I am working on an app and I need the following behavior :
and
C :has_many B
C has_many A :through B
My goal is to find all the A objects that are related to a given 'a'
object, based on the fact that they have some Cs in common;
Here is how I'd do it :
related =
a.cs.each do |c|
related << c.as
end
related.uniq!
I am pretty sure this is not the good solutions : it makes a lot of
request, and there is just now way to "Order" the related objects by the
number of cs they have in common with a!
I am working on an app and I need the following behavior :
A :has_many B
A :has_many C :though B
and
C :has_many B
C has_many A :through B
My goal is to find all the A objects that are related to a given 'a'
object, based on the fact that they have some Cs in common;
Well the sql is probably along the lines of
Foo.find_by_sql( <<_SQL)
select related_foos.* from foos
inner join bs on bs.foo_id = foos.id
inner join cs on bs.c_id = cs.id
inner join bs as second_bs on second_bs.c_id = cs.id
inner_join foos as related_foos on related_foos.id = second_bs.foo_id
WHERE foos.id = 123
_SQL
(i've swapped A for Foo)
You could probably also do it via
A.find :all, :joins => {:b => {:c => {:b => :a}}}
but you'd have to remember how activerecord generates table aliases in
order to write your select clause.
That is excactly what I needed... However, I've got 2 questions :
performance: good, bad, vey bad?
And also, is there any way to "order" the list of related by number of
common Cs?
A.find :all, :joins => {:b => {:c => {:b => :a}}} gives all the element
that are related to any other element. Is there any way to have the same
thing with a specific element, without using the MySQL?
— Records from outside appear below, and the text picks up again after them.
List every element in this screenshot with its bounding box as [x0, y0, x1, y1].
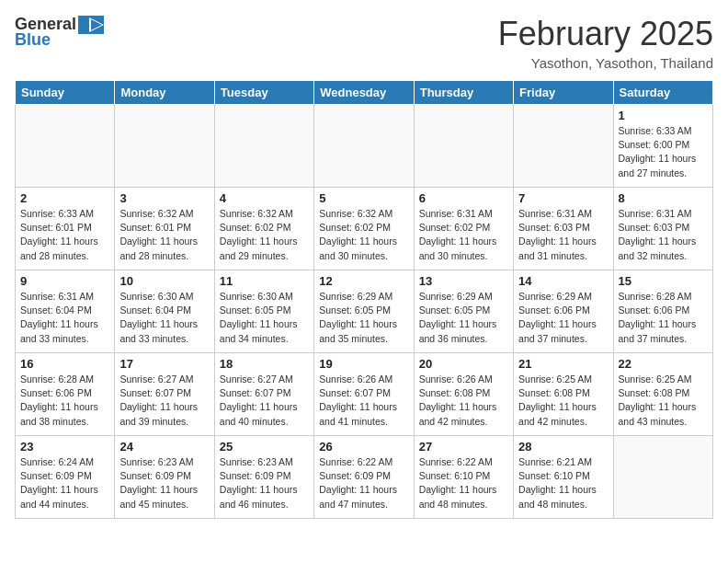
day-number: 12 — [319, 274, 408, 288]
day-number: 5 — [319, 191, 408, 205]
day-of-week-header: Wednesday — [314, 81, 414, 105]
calendar-day-cell: 9Sunrise: 6:31 AM Sunset: 6:04 PM Daylig… — [16, 270, 115, 353]
day-info: Sunrise: 6:33 AM Sunset: 6:00 PM Dayligh… — [619, 124, 708, 180]
day-number: 15 — [619, 274, 708, 288]
calendar-week-row: 9Sunrise: 6:31 AM Sunset: 6:04 PM Daylig… — [16, 270, 713, 353]
day-info: Sunrise: 6:26 AM Sunset: 6:08 PM Dayligh… — [419, 373, 508, 429]
day-number: 4 — [220, 191, 309, 205]
day-number: 24 — [119, 440, 209, 454]
calendar-day-cell — [115, 105, 214, 188]
logo: General Blue — [15, 15, 104, 50]
day-info: Sunrise: 6:32 AM Sunset: 6:02 PM Dayligh… — [319, 207, 408, 263]
day-number: 9 — [20, 274, 109, 288]
calendar-day-cell: 17Sunrise: 6:27 AM Sunset: 6:07 PM Dayli… — [115, 353, 214, 436]
day-of-week-header: Sunday — [16, 81, 115, 105]
day-info: Sunrise: 6:25 AM Sunset: 6:08 PM Dayligh… — [518, 373, 608, 429]
calendar-day-cell: 19Sunrise: 6:26 AM Sunset: 6:07 PM Dayli… — [314, 353, 414, 436]
day-info: Sunrise: 6:27 AM Sunset: 6:07 PM Dayligh… — [119, 373, 209, 429]
day-info: Sunrise: 6:31 AM Sunset: 6:03 PM Dayligh… — [619, 207, 708, 263]
day-of-week-header: Saturday — [613, 81, 712, 105]
day-info: Sunrise: 6:22 AM Sunset: 6:10 PM Dayligh… — [419, 455, 508, 511]
day-number: 10 — [119, 274, 209, 288]
day-info: Sunrise: 6:27 AM Sunset: 6:07 PM Dayligh… — [220, 373, 309, 429]
day-info: Sunrise: 6:23 AM Sunset: 6:09 PM Dayligh… — [119, 455, 209, 511]
calendar-day-cell — [514, 105, 613, 188]
day-of-week-header: Friday — [514, 81, 613, 105]
calendar-day-cell: 26Sunrise: 6:22 AM Sunset: 6:09 PM Dayli… — [314, 436, 414, 519]
calendar-day-cell: 21Sunrise: 6:25 AM Sunset: 6:08 PM Dayli… — [514, 353, 613, 436]
day-number: 23 — [20, 440, 109, 454]
day-info: Sunrise: 6:29 AM Sunset: 6:06 PM Dayligh… — [518, 290, 608, 346]
day-info: Sunrise: 6:21 AM Sunset: 6:10 PM Dayligh… — [518, 455, 608, 511]
day-info: Sunrise: 6:22 AM Sunset: 6:09 PM Dayligh… — [319, 455, 408, 511]
day-info: Sunrise: 6:25 AM Sunset: 6:08 PM Dayligh… — [619, 373, 708, 429]
calendar-day-cell — [214, 105, 313, 188]
day-number: 8 — [619, 191, 708, 205]
calendar-day-cell: 6Sunrise: 6:31 AM Sunset: 6:02 PM Daylig… — [414, 188, 513, 270]
day-info: Sunrise: 6:32 AM Sunset: 6:02 PM Dayligh… — [220, 207, 309, 263]
day-number: 28 — [518, 440, 608, 454]
day-of-week-header: Tuesday — [214, 81, 313, 105]
day-info: Sunrise: 6:33 AM Sunset: 6:01 PM Dayligh… — [20, 207, 109, 263]
calendar-day-cell: 2Sunrise: 6:33 AM Sunset: 6:01 PM Daylig… — [16, 188, 115, 270]
day-number: 19 — [319, 357, 408, 371]
calendar-day-cell — [414, 105, 513, 188]
calendar-day-cell: 20Sunrise: 6:26 AM Sunset: 6:08 PM Dayli… — [414, 353, 513, 436]
calendar-day-cell: 25Sunrise: 6:23 AM Sunset: 6:09 PM Dayli… — [214, 436, 313, 519]
calendar-day-cell: 23Sunrise: 6:24 AM Sunset: 6:09 PM Dayli… — [16, 436, 115, 519]
calendar-day-cell: 7Sunrise: 6:31 AM Sunset: 6:03 PM Daylig… — [514, 188, 613, 270]
day-info: Sunrise: 6:31 AM Sunset: 6:03 PM Dayligh… — [518, 207, 608, 263]
logo-blue: Blue — [15, 30, 51, 50]
calendar-day-cell: 27Sunrise: 6:22 AM Sunset: 6:10 PM Dayli… — [414, 436, 513, 519]
calendar-day-cell: 13Sunrise: 6:29 AM Sunset: 6:05 PM Dayli… — [414, 270, 513, 353]
day-number: 27 — [419, 440, 508, 454]
day-info: Sunrise: 6:23 AM Sunset: 6:09 PM Dayligh… — [220, 455, 309, 511]
calendar-day-cell: 8Sunrise: 6:31 AM Sunset: 6:03 PM Daylig… — [613, 188, 712, 270]
calendar-day-cell: 24Sunrise: 6:23 AM Sunset: 6:09 PM Dayli… — [115, 436, 214, 519]
day-info: Sunrise: 6:30 AM Sunset: 6:04 PM Dayligh… — [119, 290, 209, 346]
calendar-title: February 2025 — [498, 15, 713, 53]
calendar-day-cell: 11Sunrise: 6:30 AM Sunset: 6:05 PM Dayli… — [214, 270, 313, 353]
day-number: 26 — [319, 440, 408, 454]
day-info: Sunrise: 6:29 AM Sunset: 6:05 PM Dayligh… — [319, 290, 408, 346]
calendar-day-cell: 22Sunrise: 6:25 AM Sunset: 6:08 PM Dayli… — [613, 353, 712, 436]
calendar-week-row: 1Sunrise: 6:33 AM Sunset: 6:00 PM Daylig… — [16, 105, 713, 188]
logo-flag-icon — [78, 16, 104, 34]
calendar-location: Yasothon, Yasothon, Thailand — [498, 55, 713, 71]
day-number: 1 — [619, 109, 708, 122]
calendar-week-row: 23Sunrise: 6:24 AM Sunset: 6:09 PM Dayli… — [16, 436, 713, 519]
day-number: 14 — [518, 274, 608, 288]
calendar-day-cell — [314, 105, 414, 188]
calendar-table: SundayMondayTuesdayWednesdayThursdayFrid… — [15, 80, 713, 519]
day-info: Sunrise: 6:31 AM Sunset: 6:02 PM Dayligh… — [419, 207, 508, 263]
calendar-day-cell: 1Sunrise: 6:33 AM Sunset: 6:00 PM Daylig… — [613, 105, 712, 188]
day-number: 13 — [419, 274, 508, 288]
day-number: 16 — [20, 357, 109, 371]
day-number: 18 — [220, 357, 309, 371]
calendar-day-cell: 14Sunrise: 6:29 AM Sunset: 6:06 PM Dayli… — [514, 270, 613, 353]
calendar-day-cell — [613, 436, 712, 519]
day-number: 2 — [20, 191, 109, 205]
day-info: Sunrise: 6:32 AM Sunset: 6:01 PM Dayligh… — [119, 207, 209, 263]
calendar-day-cell: 12Sunrise: 6:29 AM Sunset: 6:05 PM Dayli… — [314, 270, 414, 353]
calendar-day-cell — [16, 105, 115, 188]
day-of-week-header: Monday — [115, 81, 214, 105]
day-info: Sunrise: 6:28 AM Sunset: 6:06 PM Dayligh… — [20, 373, 109, 429]
calendar-week-row: 2Sunrise: 6:33 AM Sunset: 6:01 PM Daylig… — [16, 188, 713, 270]
day-of-week-header: Thursday — [414, 81, 513, 105]
calendar-day-cell: 3Sunrise: 6:32 AM Sunset: 6:01 PM Daylig… — [115, 188, 214, 270]
calendar-day-cell: 28Sunrise: 6:21 AM Sunset: 6:10 PM Dayli… — [514, 436, 613, 519]
day-number: 21 — [518, 357, 608, 371]
day-info: Sunrise: 6:26 AM Sunset: 6:07 PM Dayligh… — [319, 373, 408, 429]
page-header: General Blue February 2025 Yasothon, Yas… — [15, 15, 713, 71]
day-info: Sunrise: 6:31 AM Sunset: 6:04 PM Dayligh… — [20, 290, 109, 346]
day-info: Sunrise: 6:28 AM Sunset: 6:06 PM Dayligh… — [619, 290, 708, 346]
day-number: 6 — [419, 191, 508, 205]
day-number: 20 — [419, 357, 508, 371]
calendar-day-cell: 4Sunrise: 6:32 AM Sunset: 6:02 PM Daylig… — [214, 188, 313, 270]
calendar-day-cell: 5Sunrise: 6:32 AM Sunset: 6:02 PM Daylig… — [314, 188, 414, 270]
day-number: 3 — [119, 191, 209, 205]
day-info: Sunrise: 6:30 AM Sunset: 6:05 PM Dayligh… — [220, 290, 309, 346]
day-info: Sunrise: 6:24 AM Sunset: 6:09 PM Dayligh… — [20, 455, 109, 511]
calendar-week-row: 16Sunrise: 6:28 AM Sunset: 6:06 PM Dayli… — [16, 353, 713, 436]
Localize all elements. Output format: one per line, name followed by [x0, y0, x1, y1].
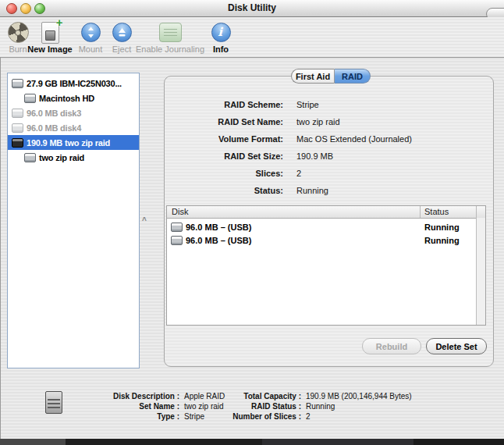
- info-icon: i: [211, 23, 231, 42]
- volume-icon: [24, 153, 36, 162]
- field-label: RAID Set Size:: [168, 151, 283, 161]
- disk-icon: [12, 123, 23, 133]
- disk-list-item-label: 96.0 MB disk3: [27, 109, 81, 118]
- disk-list-item-label: 190.9 MB two zip raid: [27, 138, 110, 148]
- field-value: 190.9 MB: [296, 151, 333, 161]
- slice-row-2[interactable]: 96.0 MB – (USB) Running: [167, 233, 485, 247]
- tab-first-aid-label: First Aid: [296, 72, 330, 81]
- title-bar: Disk Utility: [0, 0, 504, 17]
- delete-set-button[interactable]: Delete Set: [426, 338, 487, 354]
- field-value: 2: [296, 169, 301, 178]
- disk-list-item-ibm[interactable]: 27.9 GB IBM-IC25N030...: [8, 76, 139, 91]
- disk-list-item-label: 27.9 GB IBM-IC25N030...: [27, 79, 122, 88]
- mount-icon: [81, 23, 101, 42]
- slice-table: Disk Status 96.0 MB – (USB) Running 96.0…: [166, 205, 486, 326]
- disk-icon: [12, 109, 23, 118]
- column-header-status[interactable]: Status: [424, 207, 449, 216]
- footer-label: Set Name :: [70, 402, 179, 411]
- plus-badge-icon: +: [56, 17, 63, 28]
- disk-icon: [171, 222, 183, 232]
- enable-journaling-label: Enable Journaling: [127, 44, 213, 54]
- footer-value: 190.9 MB (200,146,944 Bytes): [306, 392, 412, 400]
- footer-label: Number of Slices :: [192, 412, 301, 421]
- new-image-icon: +: [41, 22, 59, 44]
- info-label: Info: [205, 44, 236, 54]
- disk-list-item-macintosh-hd[interactable]: Macintosh HD: [8, 91, 139, 105]
- field-label: Status:: [168, 186, 283, 195]
- slice-table-header: Disk Status: [167, 206, 485, 219]
- new-image-button[interactable]: + New Image: [23, 21, 77, 54]
- disk-image-glyph: [45, 30, 55, 41]
- tab-raid[interactable]: RAID: [335, 69, 371, 84]
- slice-disk-cell: 96.0 MB – (USB): [186, 222, 251, 232]
- disk-list-item-label: Macintosh HD: [39, 94, 94, 103]
- field-value: Running: [296, 186, 328, 195]
- volume-icon: [24, 94, 36, 103]
- disk-list-item-label: 96.0 MB disk4: [27, 123, 81, 133]
- column-header-disk[interactable]: Disk: [172, 207, 188, 216]
- tab-raid-label: RAID: [342, 72, 363, 81]
- raid-device-icon: [45, 391, 62, 414]
- info-button[interactable]: i Info: [205, 21, 236, 54]
- tab-bar: First Aid RAID: [291, 69, 371, 84]
- tab-first-aid[interactable]: First Aid: [291, 69, 335, 84]
- delete-set-button-label: Delete Set: [435, 342, 477, 351]
- footer-value: 2: [306, 412, 311, 421]
- footer-label: Type :: [70, 412, 179, 421]
- footer-label: Total Capacity :: [192, 392, 301, 400]
- new-image-label: New Image: [23, 44, 77, 54]
- field-label: Slices:: [168, 169, 283, 178]
- mount-button: Mount: [73, 21, 108, 54]
- slice-status-cell: Running: [424, 222, 460, 232]
- enable-journaling-button: Enable Journaling: [127, 21, 213, 54]
- disk-list-item-raid-set-selected[interactable]: 190.9 MB two zip raid: [8, 135, 139, 150]
- disk-list: 27.9 GB IBM-IC25N030... Macintosh HD 96.…: [7, 73, 140, 368]
- disk-list-item-disk3[interactable]: 96.0 MB disk3: [8, 105, 139, 120]
- raid-disk-icon: [12, 138, 23, 148]
- content-area: 27.9 GB IBM-IC25N030... Macintosh HD 96.…: [0, 58, 504, 439]
- field-value: Mac OS Extended (Journaled): [296, 134, 412, 144]
- field-value: two zip raid: [296, 117, 340, 126]
- rebuild-button-label: Rebuild: [376, 342, 407, 351]
- footer-label: RAID Status :: [192, 402, 301, 411]
- window-title: Disk Utility: [0, 2, 504, 13]
- disk-icon: [12, 79, 23, 88]
- slice-disk-cell: 96.0 MB – (USB): [186, 236, 251, 245]
- column-separator: [476, 206, 477, 218]
- slice-row-1[interactable]: 96.0 MB – (USB) Running: [167, 220, 485, 233]
- caret-marker: ^: [142, 216, 147, 225]
- footer-label: Disk Description :: [70, 392, 179, 400]
- toolbar: Burn + New Image Mount: [0, 17, 504, 58]
- field-label: Volume Format:: [168, 134, 283, 144]
- rebuild-button[interactable]: Rebuild: [362, 338, 421, 354]
- disk-list-item-label: two zip raid: [39, 153, 84, 162]
- footer-value: Running: [306, 402, 335, 411]
- slice-status-cell: Running: [424, 236, 460, 245]
- table-scrollbar[interactable]: [476, 218, 485, 325]
- column-separator: [420, 206, 421, 218]
- disk-icon: [171, 236, 183, 245]
- mount-label: Mount: [73, 44, 108, 54]
- field-label: RAID Scheme:: [168, 100, 283, 109]
- disk-list-item-disk4[interactable]: 96.0 MB disk4: [8, 120, 139, 135]
- field-value: Stripe: [296, 100, 319, 109]
- field-label: RAID Set Name:: [168, 117, 283, 126]
- desktop-edge: [0, 439, 504, 445]
- disk-utility-window: Disk Utility Burn + New Image: [0, 0, 504, 445]
- disk-list-item-raid-volume[interactable]: two zip raid: [8, 150, 139, 165]
- journaling-icon: [159, 23, 182, 42]
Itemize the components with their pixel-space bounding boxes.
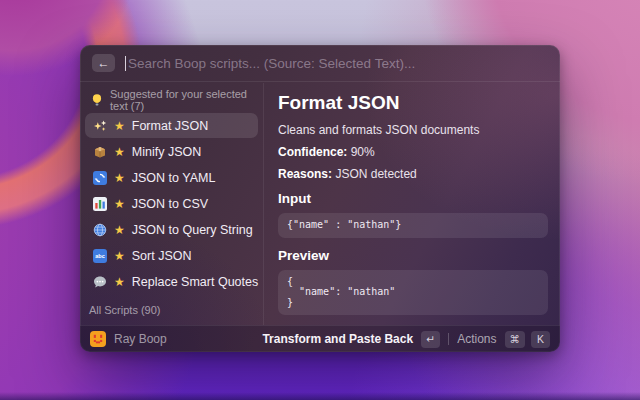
sidebar-item-label: JSON to YAML xyxy=(132,171,216,185)
sidebar-item-label: Replace Smart Quotes xyxy=(132,275,258,289)
confidence-row: Confidence: 90% xyxy=(278,145,548,159)
confidence-value: 90% xyxy=(351,145,375,159)
confidence-label: Confidence: xyxy=(278,145,347,159)
text-caret xyxy=(125,56,126,71)
sidebar-item-format-json[interactable]: ★ Format JSON xyxy=(85,113,258,138)
search-bar: ← xyxy=(80,45,560,82)
package-icon xyxy=(92,144,107,159)
content-area: Suggested for your selected text (7) ★ F… xyxy=(80,83,560,325)
sidebar-item-replace-smart-quotes[interactable]: ★ Replace Smart Quotes xyxy=(85,269,258,294)
sidebar-item-label: Format JSON xyxy=(132,119,208,133)
reasons-value: JSON detected xyxy=(335,167,416,181)
preview-heading: Preview xyxy=(278,248,548,263)
command-key-icon: ⌘ xyxy=(505,331,526,348)
preview-code-block: { "name": "nathan" } xyxy=(278,270,548,316)
k-key-icon: K xyxy=(531,331,550,348)
sparkles-icon xyxy=(92,118,107,133)
sidebar-item-label: JSON to CSV xyxy=(132,197,208,211)
sidebar-item-label: Minify JSON xyxy=(132,145,201,159)
script-list: Suggested for your selected text (7) ★ F… xyxy=(80,83,264,325)
bar-chart-icon xyxy=(92,196,107,211)
favorite-star-icon: ★ xyxy=(114,224,125,236)
section-header-label: Suggested for your selected text (7) xyxy=(110,88,254,112)
speech-balloon-icon xyxy=(92,274,107,289)
app-name: Ray Boop xyxy=(114,332,167,346)
favorite-star-icon: ★ xyxy=(114,198,125,210)
search-input[interactable] xyxy=(128,56,548,71)
input-code-block: {"name" : "nathan"} xyxy=(278,213,548,238)
sidebar-item-label: Sort JSON xyxy=(132,249,192,263)
reasons-label: Reasons: xyxy=(278,167,332,181)
back-button[interactable]: ← xyxy=(92,54,115,72)
section-header-label: All Scripts (90) xyxy=(89,304,161,316)
favorite-star-icon: ★ xyxy=(114,146,125,158)
actions-label: Actions xyxy=(457,332,496,346)
sidebar-item-label: JSON to Query String xyxy=(132,223,253,237)
raycast-boop-window: ← Suggested for your selected text (7) ★… xyxy=(80,45,560,352)
action-bar: Ray Boop Transform and Paste Back ↵ Acti… xyxy=(80,325,560,352)
actions-button[interactable]: Actions ⌘ K xyxy=(457,331,550,348)
footer-divider xyxy=(448,333,449,345)
arrows-cycle-icon xyxy=(92,170,107,185)
transform-and-paste-back-button[interactable]: Transform and Paste Back ↵ xyxy=(262,331,440,348)
favorite-star-icon: ★ xyxy=(114,276,125,288)
boop-app-icon xyxy=(90,331,106,347)
return-key-icon: ↵ xyxy=(421,331,440,348)
sidebar-item-json-to-yaml[interactable]: ★ JSON to YAML xyxy=(85,165,258,190)
input-heading: Input xyxy=(278,191,548,206)
section-header-suggested: Suggested for your selected text (7) xyxy=(85,90,258,110)
globe-icon xyxy=(92,222,107,237)
detail-panel: Format JSON Cleans and formats JSON docu… xyxy=(264,83,560,325)
favorite-star-icon: ★ xyxy=(114,120,125,132)
lightbulb-icon xyxy=(89,93,104,108)
primary-action-label: Transform and Paste Back xyxy=(262,332,413,346)
sidebar-item-minify-json[interactable]: ★ Minify JSON xyxy=(85,139,258,164)
detail-title: Format JSON xyxy=(278,92,548,114)
favorite-star-icon: ★ xyxy=(114,172,125,184)
abc-icon: abc xyxy=(92,248,107,263)
back-arrow-icon: ← xyxy=(98,57,110,69)
sidebar-item-json-to-query-string[interactable]: ★ JSON to Query String xyxy=(85,217,258,242)
sidebar-item-sort-json[interactable]: abc ★ Sort JSON xyxy=(85,243,258,268)
svg-text:abc: abc xyxy=(95,253,105,259)
detail-description: Cleans and formats JSON documents xyxy=(278,123,548,137)
section-header-all-scripts: All Scripts (90) xyxy=(85,300,258,320)
reasons-row: Reasons: JSON detected xyxy=(278,167,548,181)
sidebar-item-json-to-csv[interactable]: ★ JSON to CSV xyxy=(85,191,258,216)
favorite-star-icon: ★ xyxy=(114,250,125,262)
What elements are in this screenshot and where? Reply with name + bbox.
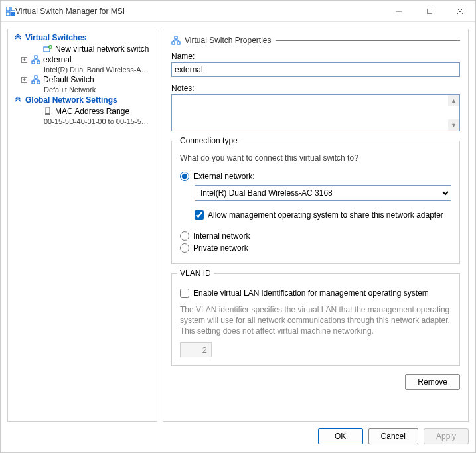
svg-rect-14 (37, 61, 40, 64)
svg-rect-21 (37, 81, 40, 84)
external-network-label: External network: (193, 172, 255, 181)
svg-rect-28 (175, 36, 177, 39)
svg-rect-2 (6, 12, 10, 16)
vlan-enable-label: Enable virtual LAN identification for ma… (193, 289, 429, 298)
window: Virtual Switch Manager for MSI (0, 0, 476, 453)
svg-rect-19 (35, 76, 37, 78)
svg-rect-29 (172, 42, 175, 44)
dialog-buttons: OK Cancel Apply (1, 424, 475, 452)
mac-range-icon (43, 107, 52, 116)
app-icon (6, 7, 15, 16)
connection-type-legend: Connection type (177, 136, 240, 145)
internal-network-label: Internal network (193, 231, 250, 241)
tree-item-label: MAC Address Range (55, 107, 129, 116)
svg-rect-12 (35, 56, 37, 58)
svg-rect-26 (46, 107, 50, 113)
tree-item-label: Default Switch (43, 75, 94, 84)
ok-button[interactable]: OK (318, 428, 363, 444)
tree-section-label: Virtual Switches (25, 33, 86, 42)
tree-item-sublabel: Intel(R) Dual Band Wireless-AC 3168 (44, 66, 153, 74)
svg-rect-0 (6, 7, 10, 11)
collapse-icon (13, 33, 23, 42)
tree-item-mac-range[interactable]: MAC Address Range (9, 106, 155, 117)
maximize-button[interactable] (414, 1, 445, 22)
tree-section-label: Global Network Settings (25, 96, 118, 105)
svg-rect-13 (32, 61, 35, 64)
name-input[interactable] (171, 62, 460, 77)
tree-item-sublabel: Default Network (44, 86, 96, 94)
window-title: Virtual Switch Manager for MSI (15, 7, 125, 16)
tree-item-external[interactable]: + external (9, 54, 155, 65)
collapse-icon (13, 96, 23, 105)
scroll-up-button[interactable]: ▲ (448, 95, 459, 106)
svg-rect-27 (45, 113, 50, 115)
tree-item-default-switch-network[interactable]: Default Network (9, 85, 155, 94)
switch-icon (31, 55, 40, 64)
remove-button[interactable]: Remove (405, 374, 460, 390)
tree-item-default-switch[interactable]: + Default Switch (9, 74, 155, 85)
tree-item-mac-range-value[interactable]: 00-15-5D-40-01-00 to 00-15-5D-4... (9, 117, 155, 126)
vlan-enable-checkbox[interactable]: Enable virtual LAN identification for ma… (180, 289, 451, 298)
private-network-label: Private network (193, 243, 248, 253)
svg-rect-20 (32, 81, 35, 84)
scroll-down-button[interactable]: ▼ (448, 119, 459, 131)
new-switch-icon (43, 44, 52, 54)
tree-item-external-adapter[interactable]: Intel(R) Dual Band Wireless-AC 3168 (9, 65, 155, 74)
vlan-id-input (180, 342, 212, 357)
client-area: Virtual Switches New virtual (1, 22, 475, 452)
switch-icon (171, 36, 181, 45)
connection-type-group: Connection type What do you want to conn… (171, 141, 460, 264)
notes-field: ▲ ▼ (171, 94, 460, 131)
notes-label: Notes: (171, 84, 460, 93)
notes-scrollbar: ▲ ▼ (448, 95, 459, 131)
notes-input[interactable] (172, 95, 447, 131)
properties-panel: Virtual Switch Properties Name: Notes: ▲… (163, 29, 469, 422)
name-label: Name: (171, 52, 460, 61)
cancel-button[interactable]: Cancel (368, 428, 418, 444)
switch-icon (31, 75, 40, 84)
svg-rect-30 (177, 42, 180, 44)
tree-panel: Virtual Switches New virtual (7, 29, 157, 422)
external-network-radio[interactable]: External network: (180, 172, 451, 181)
tree-section-virtual-switches[interactable]: Virtual Switches (9, 32, 155, 44)
tree-item-sublabel: 00-15-5D-40-01-00 to 00-15-5D-4... (44, 117, 153, 125)
expand-icon[interactable]: + (21, 77, 27, 83)
connection-type-prompt: What do you want to connect this virtual… (180, 153, 451, 162)
tree-item-new-switch[interactable]: New virtual network switch (9, 44, 155, 54)
tree: Virtual Switches New virtual (8, 29, 157, 129)
tree-section-global-settings[interactable]: Global Network Settings (9, 94, 155, 106)
close-button[interactable] (445, 1, 475, 22)
titlebar: Virtual Switch Manager for MSI (1, 1, 475, 22)
vlan-legend: VLAN ID (177, 269, 214, 278)
allow-mgmt-checkbox[interactable]: Allow management operating system to sha… (195, 210, 451, 220)
panels: Virtual Switches New virtual (1, 22, 475, 424)
expand-icon[interactable]: + (21, 57, 27, 63)
apply-button[interactable]: Apply (424, 428, 469, 444)
private-network-radio[interactable]: Private network (180, 243, 451, 253)
adapter-select[interactable]: Intel(R) Dual Band Wireless-AC 3168 (195, 185, 451, 201)
vlan-help-text: The VLAN identifier specifies the virtua… (180, 304, 451, 337)
window-buttons (384, 1, 475, 22)
allow-mgmt-label: Allow management operating system to sha… (208, 210, 443, 220)
tree-item-label: external (43, 55, 72, 64)
internal-network-radio[interactable]: Internal network (180, 231, 451, 241)
properties-header-label: Virtual Switch Properties (185, 36, 272, 45)
minimize-button[interactable] (384, 1, 414, 22)
tree-item-label: New virtual network switch (55, 44, 149, 54)
svg-rect-5 (428, 9, 432, 13)
properties-header: Virtual Switch Properties (171, 36, 460, 45)
vlan-group: VLAN ID Enable virtual LAN identificatio… (171, 273, 460, 366)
A.find :all, :joins => {:b => {:c => {:b => :a}}} gives all the
element
that are related to any other element. Is there any way to have the
same
thing with a specific element, without using the MySQL?
You just need to stick the appropriate conditions in (but to do that
properly you need to remember how activerecord aliases tables (so that
you can disambiguate between the first and the second join of a) and I
can't remember the rules off the top of my head.